What did Christians have at stake in the past presidential election? The question is not primarily which candidate we should have voted for, a decision that for me was made easy by Donald Trump. Instead, we ought to be asking: Why should we vote at all and, once the 55 percent of eligible voters have voted, what are Christians to make of the outcome of the election? How then shall we live now that “the people have spoken”?
How will Trump rule, or be led by those who want to rule through him? Now that less than half of the voters have coerced the rest of us to call Trump our leader, how then should we live? How will we exorcise the demon of American-style racism and xenophobia that Trump has unleashed?
For Christians, these questions, while interesting, are not the most pressing. Jesus’ people participate uneasily in American democratic politics not because we are torn between the politics of the left and of the right, but because of the singular truth uttered by Eberhard Arnold in his 1934 sermon on the Incarnation: “Our politics is that of the kingdom of God”.
Because Arnold was a man of such deep humility, peacefulness, and nonviolence, in reading his sermons it’s easy to miss his radicality. How well Arnold knew and lived the oddness of being a Christian, a resident alien in a world where politics had become the functional equivalent of God. How challenging is Arnold’s preaching in our world, where the political programs of Washington or Moscow can seem to be the only show in town, our last, best hope for maintaining our sense of security and illusions of control.
Christians carry two passports: one for the country in which we find ourselves, and another for that baptismal nation being made by God from all the nations. This nation is a realm not made by us but by God; Arnold calls it a “completely new order” where Christ at last “truly rules over all things.”
As storm clouds gathered in Nazified Germany, and millions pinned their hopes on a political savior who would make Germany great again through messianic politics, Arnold defiantly asserted that the most important political task of the church was to join Paul in “the expectation, the assurance of a completely new order.” How quaint, the world must have thought; how irrelevant Christian preachers can be.
Christians carry two passports: one for the country in which we find ourselves, and another for that baptismal nation being made by God from all the nations.
Rather than offering alternative policies or programs to counter those of the Nazis, Arnold made the sweeping claim that “all political, all social, all educational, all human problems are solved in a concrete way by the rulership of Christ. This is what glory is.”
About the same time as Arnold’s sermon, Karl Barth was telling German preachers that they ought to preach “as if nothing happened.” The “nothing” that they were to ignore was Hitler. Barth urged preachers not to waste pulpit time condemning the Nazis. Demons were on the prowl which could not be exorcized except through prayerful proclamation of the Word of God. Barth’s famous Barmen Declaration (which never mentions Hitler) was a defiant statement that the church must be free to preach and that Christians listen intently to no other word than that of Jesus Christ. When the Nazis forced Barth to resign from his teaching position in Bonn, his last advice to his students bidding him a tearful farewell was to remain centered on scripture, exhorting them: “Exegesis, exegesis, exegesis!”

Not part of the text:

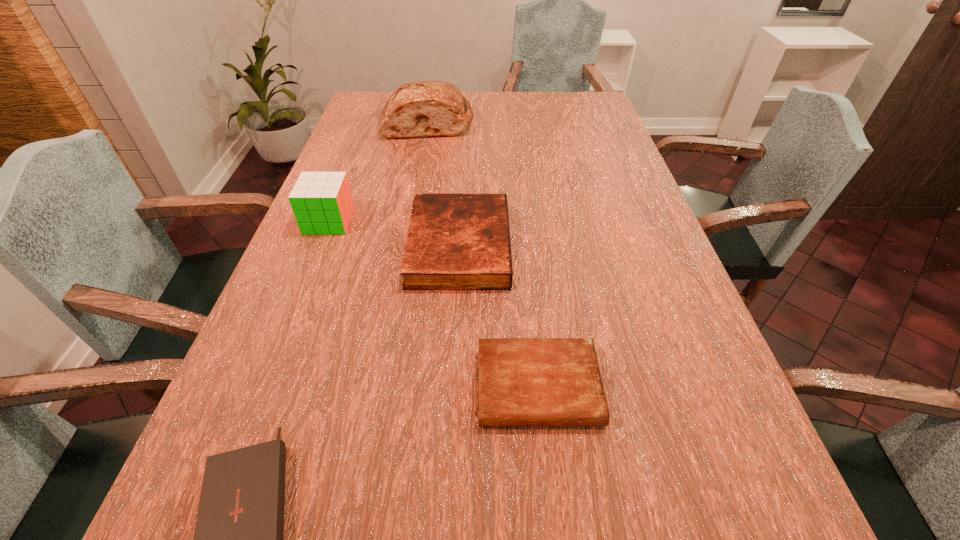 Point out which Bible is positioned as the nearest to the tallest Bible. Please provide its 2D coordinates. Your answer should be formatted as a tuple, i.e. [(x, y)], where the tuple contains the x and y coordinates of a point satisfying the conditions above.

[(522, 381)]

Point out which Bible is positioned as the nearest to the third tallest object. Please provide its 2D coordinates. Your answer should be formatted as a tuple, i.e. [(x, y)], where the tuple contains the x and y coordinates of a point satisfying the conditions above.

[(522, 381)]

Were Barth and his friend Arnold escaping politics by not talking about politics? No. Arnold and Barth knew they were preaching God’s word in a world where politics had purloined sacred rhetoric and assumed eternal significance for itself with talk of Volk, Land, und Blut. They talked politics but not as the world talks politics.

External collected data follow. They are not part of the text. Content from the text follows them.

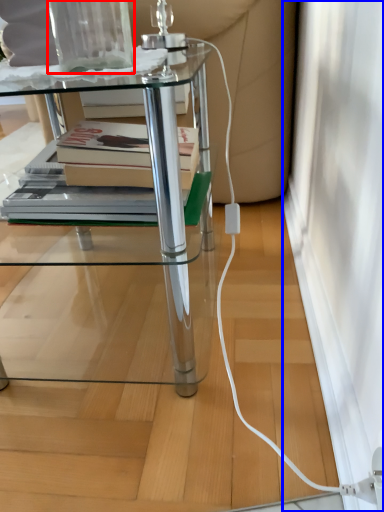 Question: Which point is further to the camera, glass vase (highlighted by a red box) or screen door (highlighted by a blue box)?

Choices:
 (A) glass vase
 (B) screen door

Answer: (B) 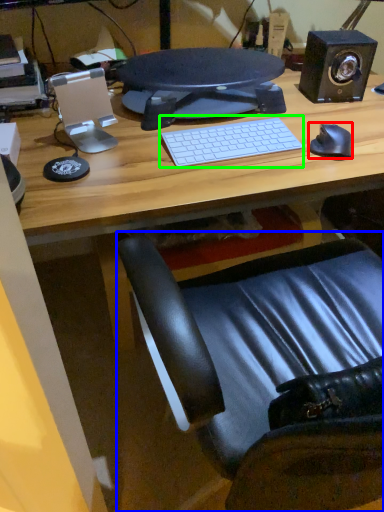 Question: Considering the real-world distances, which object is closest to mouse (highlighted by a red box)? chair (highlighted by a blue box) or computer keyboard (highlighted by a green box).

Choices:
 (A) chair
 (B) computer keyboard

Answer: (B) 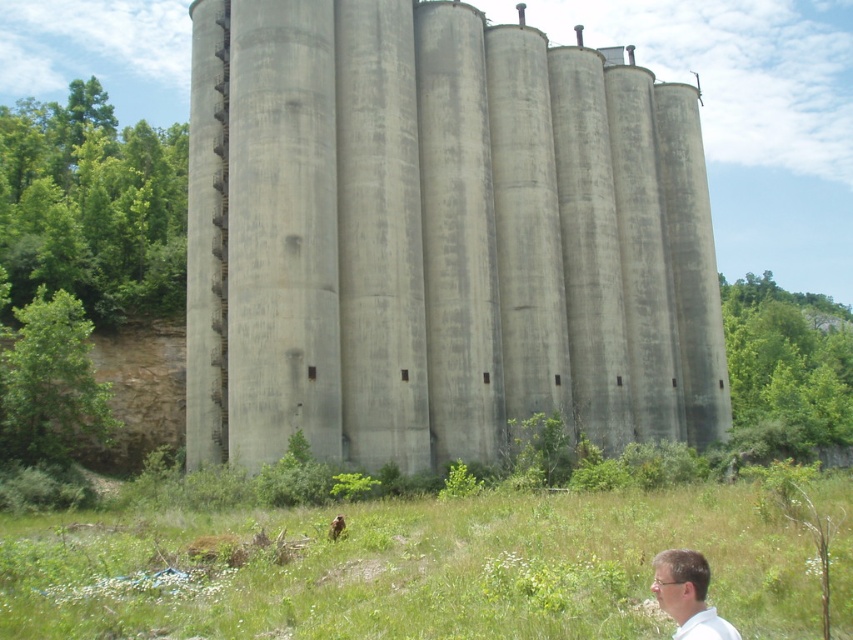 Question: Observing the image, what is the correct spatial positioning of gray concrete silo at center in reference to white matte shirt at lower right?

“We must deprive the politicians of their sacred pathos,” Barth advised his fellow preachers. The flames of political zealotry must be starved by taking eternal significance off the table when we engage politics. The preacher must view the pretentious modern nation-state and its presumptive politics through a wide-angle lens. Politicians must not be allowed to assume a messianic posture, and citizens must be warned against giving politicians glory that belongs only to God. In other words, Barth and Arnold were determined to do politics in a peculiarly Christian way by talking about who God is and what God is up to before making any assessment of human alternatives to God.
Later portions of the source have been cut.